Je disais en introduction que le but de l’article était de m’ouvrir les yeux autant que d’essayer d’ouvrir les yeux à d’autres. Maintenant que j’ai bien étalé ma morale, il est temps de me faire la morale à moi-même : je suis privilégié. Être privilégié, ce n’est pas juste une raison de se plaindre que la discrimination est inversée, que c’est la majorité qui est maintenant shamée. Être cisgenre, ce n’est pas seulement « ne pas avoir de problèmes d’identité », c’est ne pas avoir conscience de ceux des autres.

Une belle preuve que la société occidentale a encodé le privilège et l’intolérance est fournie par cet article, qui explique que les Amérindiens ne normaient pas les genres avant la colonisation européenne (mes traductions).

[…] people who had both female and male characteristics were viewed as gifted by nature.

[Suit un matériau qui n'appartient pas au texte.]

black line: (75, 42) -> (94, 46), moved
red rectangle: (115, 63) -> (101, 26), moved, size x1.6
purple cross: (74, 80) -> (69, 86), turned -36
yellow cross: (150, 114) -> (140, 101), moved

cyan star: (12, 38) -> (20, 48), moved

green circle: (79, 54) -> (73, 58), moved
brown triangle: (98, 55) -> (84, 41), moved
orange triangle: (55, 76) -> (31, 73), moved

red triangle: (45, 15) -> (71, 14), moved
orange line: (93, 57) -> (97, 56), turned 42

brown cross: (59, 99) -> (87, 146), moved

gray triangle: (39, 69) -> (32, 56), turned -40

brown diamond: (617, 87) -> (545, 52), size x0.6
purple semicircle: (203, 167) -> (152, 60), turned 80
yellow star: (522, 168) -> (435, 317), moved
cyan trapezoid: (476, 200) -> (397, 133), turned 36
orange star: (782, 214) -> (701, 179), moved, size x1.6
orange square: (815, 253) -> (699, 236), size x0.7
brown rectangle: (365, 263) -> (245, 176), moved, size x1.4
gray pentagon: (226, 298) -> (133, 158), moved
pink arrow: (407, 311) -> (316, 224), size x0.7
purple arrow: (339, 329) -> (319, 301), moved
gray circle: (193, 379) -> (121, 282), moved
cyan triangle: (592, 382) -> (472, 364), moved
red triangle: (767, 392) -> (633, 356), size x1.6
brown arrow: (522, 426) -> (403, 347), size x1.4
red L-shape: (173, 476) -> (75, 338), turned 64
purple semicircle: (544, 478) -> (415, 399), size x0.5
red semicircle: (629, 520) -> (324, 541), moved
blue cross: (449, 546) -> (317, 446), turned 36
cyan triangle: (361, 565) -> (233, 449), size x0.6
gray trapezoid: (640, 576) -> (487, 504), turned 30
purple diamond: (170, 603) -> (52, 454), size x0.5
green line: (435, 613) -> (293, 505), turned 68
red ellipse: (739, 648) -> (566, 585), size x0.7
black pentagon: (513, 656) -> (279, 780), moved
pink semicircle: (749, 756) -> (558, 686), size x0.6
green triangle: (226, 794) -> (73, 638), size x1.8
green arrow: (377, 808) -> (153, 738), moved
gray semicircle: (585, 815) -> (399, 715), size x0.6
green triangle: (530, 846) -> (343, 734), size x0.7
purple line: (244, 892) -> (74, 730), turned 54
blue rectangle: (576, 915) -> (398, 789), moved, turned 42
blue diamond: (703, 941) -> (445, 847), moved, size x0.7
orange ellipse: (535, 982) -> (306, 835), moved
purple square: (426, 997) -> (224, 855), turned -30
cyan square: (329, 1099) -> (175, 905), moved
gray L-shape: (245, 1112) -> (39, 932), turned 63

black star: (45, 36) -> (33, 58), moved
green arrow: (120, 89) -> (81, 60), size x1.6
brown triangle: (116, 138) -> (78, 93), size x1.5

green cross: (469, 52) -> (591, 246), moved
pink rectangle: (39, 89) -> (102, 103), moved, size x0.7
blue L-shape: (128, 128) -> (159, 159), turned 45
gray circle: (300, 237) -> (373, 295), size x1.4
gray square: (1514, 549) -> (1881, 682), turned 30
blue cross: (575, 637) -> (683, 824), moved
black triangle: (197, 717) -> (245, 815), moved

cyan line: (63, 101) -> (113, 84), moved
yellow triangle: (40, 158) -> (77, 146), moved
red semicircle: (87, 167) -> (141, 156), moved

Le fait d’avoir des caractéristiques à la fois masculines et féminines était considéré comme un don.

The Two Spirit culture of Native Americans was one of the first things Europeans worked to destroy and cover up.

La culture amérindienne des « deux esprits » fut une des premières choses que les Européens s’employèrent à détruire et à cacher.

[…] people were valued for their contributions to the tribe, regardless of the gender attributes they exhibited. Parents did not assign gender roles to children either, and children’s clothing tended to be gender neutral. There were no ideas or ideals about how a person should love; it was simply a natural act that occurred without judgment.

Les personnes étaient valorisées pour leur contribution à la tribu, et ce peu importe leurs attributs de genre visibles. Les parents n’assignaient pas de genre à leurs enfants, et les vêtements de ces derniers tendaient à la neutralité. Il n’y avait pas de conceptions ou d’idéaux sur la manière d’aimer ; c’était un acte naturel qui se produisait sans jugement.

L’article n’est pas très neutre et assez idéaliste, mais il illustre très bien ce que je reproche à la majorité : de rejeter en bloc les arguments revendicatifs sous prétexte qu’ils sont d’émergence récente dans notre société, parce qu’il en résulte que la majorité oublie de se mettre à la place de ceux qu’elle dénigre, et qu’on n’a aucune idée que leurs idées ne sont, en fait, pas du tout nouvelles.

Et ce n’est pas parce que je fais des reproches à la majorité que je m’en dissocie ; il est vraiment difficile d’être sûr de soi, du fait même qu’on est inconscient des sentiments d’autrui (inconscient du fait que mégenrer peut faire souffrir, par exemple), et je ne suis pas spécialement à l’aise à l’écriture de ce billet car je suis sûr que j’en regretterai certains passages assez vite. Mais l’écrire, c’est tracer une piste de réflexion pour d’autres et à moi-même, de sorte que les efforts qui l’auront suscité et qu’il suscitera ne pourront qu’aller dans une direction plus saine.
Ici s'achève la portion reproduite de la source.